Most anyone experienced with horses has seen the effects of what most of us refer to as the "herd dynamic:" pacing when separated from herd mates, conflict when new horses are introduced to a herd, the establishment of a "pecking order," and so on.  As horse people we know how to use this dynamic to our advantage in some cases, and how to prevent injury and stress from it in others.  I've always assumed that my horses formed strong bonds as "herd mates," but could I call their relationships "friendships?"  Or is it all basically the same thing?

When I think of my horses in their herd, I think of them as a small society.  Each member has their own job and place and they get along best when each horse maintains its role.  If you throw another horse into the mix, roles have to be adjusted until the little society returns to its functioning state.
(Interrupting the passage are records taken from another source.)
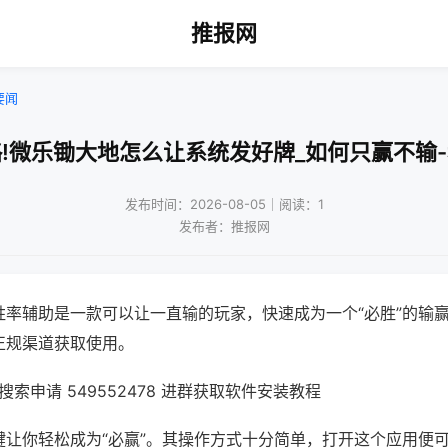
推报网
要闻
!微乐锄大地怎么让系统发好牌_如何只赢不输
发布时间：2026-08-05｜阅读：1
发布者：推报网
胜率辅助是一款可以让一直输的玩家，快速成为一个“必胜”的输
正规渠道获取使用。
索申请 549552478 进群获取软件安装教程
键让你轻松成为“必赢”。其操作方式十分简单，打开这个应用便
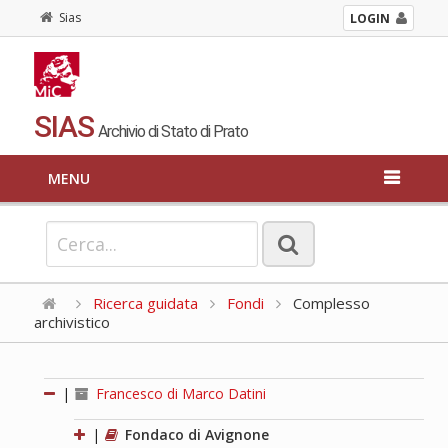
Sias
LOGIN
SIAS
Archivio di Stato di Prato
MENU
Ricerca guidata
Fondi
Complesso
archivistico
|
Francesco di Marco Datini
|
Fondaco di Avignone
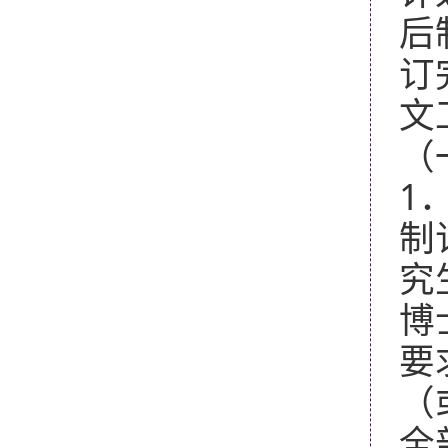
后
订
文
（
1
制
究
博
要
（
全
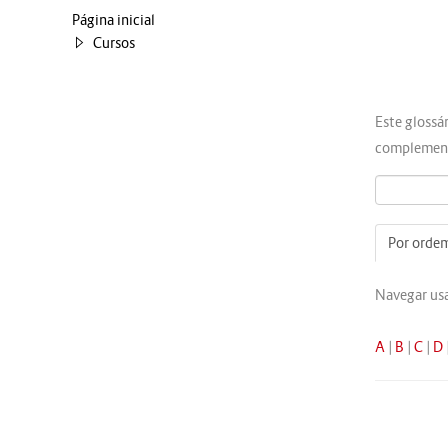
Página inicial
Cursos
Este glossá
complement
Por ordem
Navegar usa
A
|
B
|
C
|
D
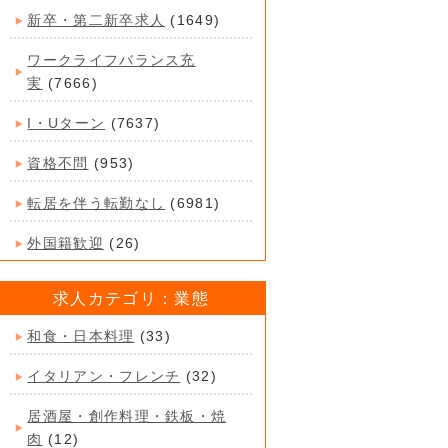
新卒・第二新卒求人
(1649)
ワークライフバランス充
実
(7666)
I・Uターン
(7637)
資格不問
(953)
転居を伴う転勤なし
(6981)
外国籍歓迎
(26)
求人カテゴリ：業態
和食・日本料理
(33)
イタリアン・フレンチ
(32)
居酒屋・創作料理・鉄板・焼
肉
(12)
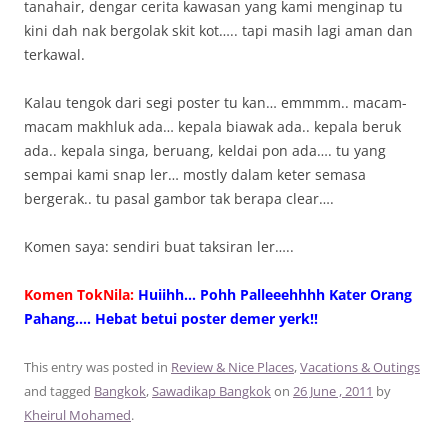
tanahair, dengar cerita kawasan yang kami menginap tu
kini dah nak bergolak skit kot….. tapi masih lagi aman dan
terkawal.
Kalau tengok dari segi poster tu kan… emmmm.. macam-
macam makhluk ada… kepala biawak ada.. kepala beruk
ada.. kepala singa, beruang, keldai pon ada…. tu yang
sempai kami snap ler… mostly dalam keter semasa
bergerak.. tu pasal gambor tak berapa clear….
Komen saya: sendiri buat taksiran ler…..
Komen TokNila:
Huiihh… Pohh Palleeehhhh Kater Orang
Pahang…. Hebat betui poster demer yerk!!
This entry was posted in
Review & Nice Places
,
Vacations & Outings
and tagged
Bangkok
,
Sawadikap Bangkok
on
26 June , 2011
by
Kheirul Mohamed
.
However, when I think of a friendship, I think of a bond between two particular people, or in this case, animals.  I think of a partnership where caring and nurturing is involved, where trust and love prevail over role and place.  Friendship, to me, is an emotional connection and a herd involves a societal role.  It is clear that relationships between horses involve the latter, but do they also form emotional bonds, besides the chemical and hormonal bonds involved between mare and foal or mare and stallion?

Although it is much more difficult to notice at times, I do believe that some horses form friendships.  Within a herd of several horses you will find pairs--friends--that hang out together, scratch each other, watch over one another when sleeping, play together, and once in a while, even eat together.  You can see that they trust each other, are more relaxed when they are around one another, and they rely on one another, to a certain extent.  

Then I realize that the idea that horses can form actual friendships gives me an uncomfortable feeling.  I can observe it and acknowledge it, but why am I uncomfortable with it?  What are the repercussions of viewing equine relationships beyond instinctive roles and into the realm of emotional bonds?

Like many (ex) horse breeders, I have owned quite a few horses.  I tried to always own the best horses I could possibly afford which means that I often bought, sold, and traded a number of horses each year.  My herd dynamics were always in a constant state of change, but what I failed to realize during that time, was that there were emotional consequence from these changes for my horses.

For example, I knew when I sold Eddie's "buddy" that he'd probably be a bit bummed temporarily, but honestly, looking back, I'm not sure that he ever quite recovered.  When I rescued Eddie, his buddy Bear was a bigger part of his recovery than I ever realized.  Sure, I was the one that got Eddie the feed, veterinary and farrier attention he needed, but Bear gave him friendship--an equine friend that was with him 24/7 while Eddie went through recovery. 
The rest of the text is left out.